/ 31 March 2014

The top three Nkandla flip-flops

Jacob Zuma's Nkandla homestead.
Jacob Zuma's Nkandla homestead.

NEWS ANALYSIS

ANC secretary general Gwede Mantashe on Monday said the ANC would not, in fact, be arranging a media visit to Nkandla to show the country the truth about President Jacob Zuma's homestead.

The decision to invite South Africa into Nkandla, Mantashe said, had been reversed "because it became quite clear when we wanted to do that there were processes that were outstanding", including investigations by the Special Investigating Unit, possibly the Hawks, and a report by Zuma to Parliament. "Our view in hindsight, we took a view … [to] not interfere with that space," he said.

Mantashe first said the ANC would arrange a visit to Nkandla in the interests of transparency before the end of last week.

"As we had committed when the report of the [internal government Nkandla investigation] was released, we will be inviting members of the media on a visit to the Prestige Project in Nkandla in the next week so that we can talk to the real issues beyond the report," Mantashe said on March 20.

But after the ANC's national executive committee met this past weekend, the ANC said various actions it could take, or demands it could make of Zuma, would amount to disrespect for constitutional institutions.
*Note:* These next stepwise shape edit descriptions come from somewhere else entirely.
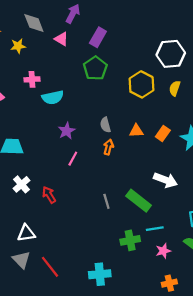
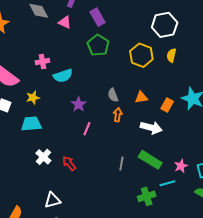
purple rectangle: (98, 37) -> (98, 17), turned -54
yellow star: (18, 46) -> (33, 98), moved
orange rectangle: (163, 133) -> (167, 105), moved
white arrow: (165, 180) -> (151, 128), moved
gray line: (106, 201) -> (121, 164), turned 32
pink star: (163, 251) -> (181, 166), moved

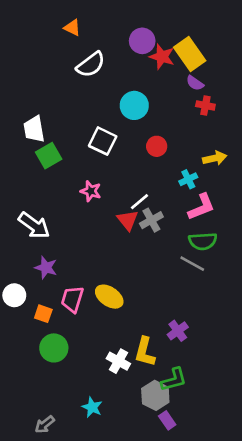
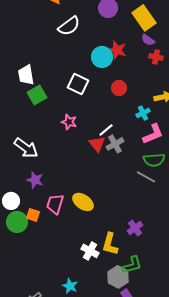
red star: (162, 57) -> (117, 50), moved
green circle: (54, 348) -> (17, 222), moved

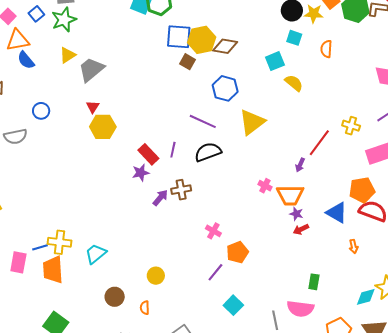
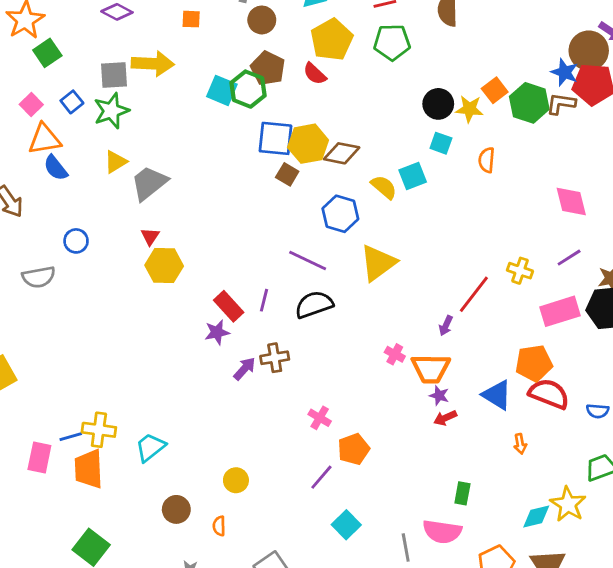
yellow semicircle: (294, 83) -> (384, 187), moved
The reversal is the latest in a long line of flip-flops from the ANC, Zuma and various Cabinet ministers when it comes to Nkandla – and cancelling a media visit ranks well down the list. Some of the most notable include:

  • The president's bond documents are (not) available for inspection In November 

Zuma told Parliament that a bank funded his family's work on Nkandla. In an emotional session he defended himself fiercely against Nkandla allegations. "I am still paying a bond on the first phase of my home," said Zuma.

The presidency followed that up with a written media statement acknowledging requests for proof that the bond exists. "The evidence will be readily made available to an authorised agency or institution empowered by the law of the land," said presidential spokesperson Mac Maharaj.

After she, like many media organisations, could find no solid proof of the existence of such a bond, public protector Thuli Madonsela pointed Zuma to the statement, making it clear that her office surely qualifies.

"You will respectfully agree with me that this includes the public protector," Madonsela says she told Zuma, after multiple requests for the documents.

Zuma responded that the bond predated his taking office as president, so he could not see how the documents could be of interest in Madonsela's investigation.

"Accordingly, I hold the view that the disclosure you seek would be unnecessary," Zuma wrote to Madonsela.

  • The top-secret report that wasn't

In January 2013, Public Works Minister Thulas Nxesi released the results of the interministerial task team investigation into Nkandla, colloquially known as the government Nkandla report. The top finding: Zuma was neither culpable nor involved in the Nkandla scandal, and had not received personal benefit.

The actual report, however, was classified top-secret; so replete with security-sensitive information that it could not even be released in a redacted form.

The secrecy was strictly maintained. Parliament dealt with the report in a closed committee that handles matters of national security. Madonsela, during her investigation, was only given sight of the document and not allowed to make a copy.

But in December 2013 the ANC, by way of Mantashe, asked that the full report be released. Government announced just days later that it would release the report, and that was duly done. No adequate explanation was ever provided for the classification of the report, or for the change of heart.

  • Key point. No, ministerial handbook. No, actually, neither

The legal basis for the government spending, as it turned out nearly R250-million on Nkandla, has changed often enough to strain the definition of "flip-flop".

Initially the government said the work was done in terms of the apartheid-era National Key Points Act (NKPA), which also demanded secrecy regarding the improvements. That was reversed, if only in part, after it was pointed out that the NKPA would require Zuma to foot most of the bill, or for the money spent by the state to be drawn from a special account.

At other points Nxesi, as the de facto spokesperson on Nkandla, said the upgrades had been in terms of the Ministerial Handbook, a supposedly secret document that outlines the perks available to members of Cabinet. But the document had been published previously by the Mail & Guardian, and made no mention of presidential security. It did clearly say that state spending on the security of ministers at their private residences was capped at R100 000.

With little achieved other than making the point that the Nkandla bill was over 2 000 times more than what was considered adequate for the tier of national leaders, that argument was also abandoned.